A Semiologia é a ciência geral dos signos, que estuda os fenômenos da
significação (PEIRCE, 1993). Nessa concepção, signo é aquilo que representa
algo para alguém, que está relacionado com uma segunda coisa, seu objeto,
que diz respeito a uma qualidade, de tal modo que significa uma terceira coisa.
Com base nesse pressuposto, elaborou-se uma discussão sobre a semiose ou
seja, o processo de significação da autoimagem do cantor lírico em relação a
própria voz, a postura corporal e a expressão durante uma interpretação, partir
de três tópicos: A) Singularidade e percepção corporal; B) Imagem e
expressão; C) Postura, voz e autoimagem.
A) Singularidade e percepção corporal
Parte-se do pressuposto que corpo é linguagem.
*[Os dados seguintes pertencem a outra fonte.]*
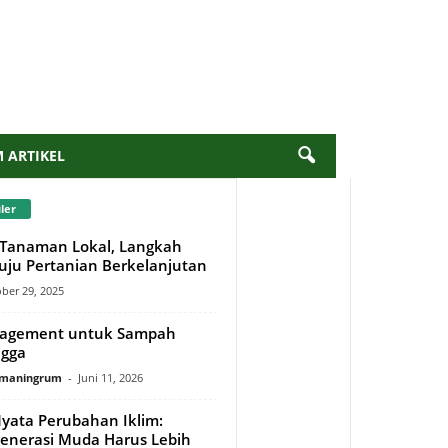
M ARTIKEL
ler
Tanaman Lokal, Langkah
ju Pertanian Berkelanjutan
ber 29, 2025
agement untuk Sampah
gga
rmaningrum
-
Juni 11, 2026
ata Perubahan Iklim:
enerasi Muda Harus Lebih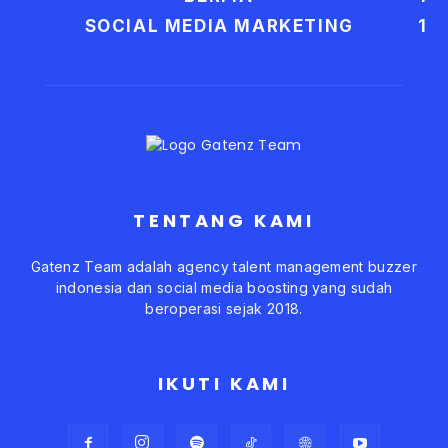
SOCIAL MEDIA MARKETING
1
TENTANG KAMI
Gatenz Team adalah agency talent management buzzer
indonesia dan social media boosting yang sudah
beroperasi sejak 2018.
IKUTI KAMI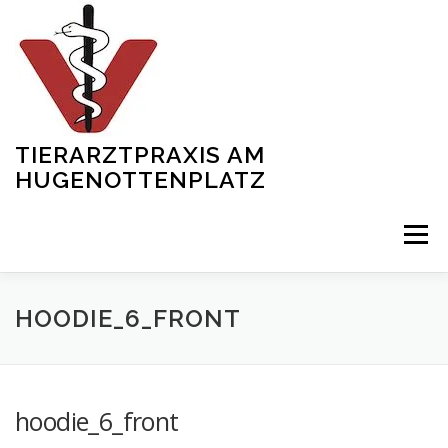
Zum
Inhalt
springen
TIERARZTPRAXIS AM
HUGENOTTENPLATZ
Menü
START
ÜBER UNS
SERVICES
SHOWREEL
HOODIE_6_FRONT
TEAM
NEWS
KONTAKT
GALERIE
hoodie_6_front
Esse conceito está implicado
nas palavras do corpo, que são expressas e traduzidas por movimentos, cujas
possibilidades de compreensão pautam-se na noção de organização de grupos
musculares, que formam conjuntos psiconeuromusculares e cadeias
miofasciais que mobilizam cadeias articulares e constroem o gesto, dentro de
um contexto social. Segundo a autora “O corpo oferece meios de comunicação
e caminhos terapêuticos excepcionais, em especial quando a palavra está
ausente; é inadequada; desadaptada ou viciada. Importante é estar em
condições de ver, compreender e responder às mensagens gestuais e
posturais. Elas são palavras que, se ouvidas e compreendidas, contribuem
para aliviar o desconforto humano”. (DENYS-STRUYF, 1995, p.13).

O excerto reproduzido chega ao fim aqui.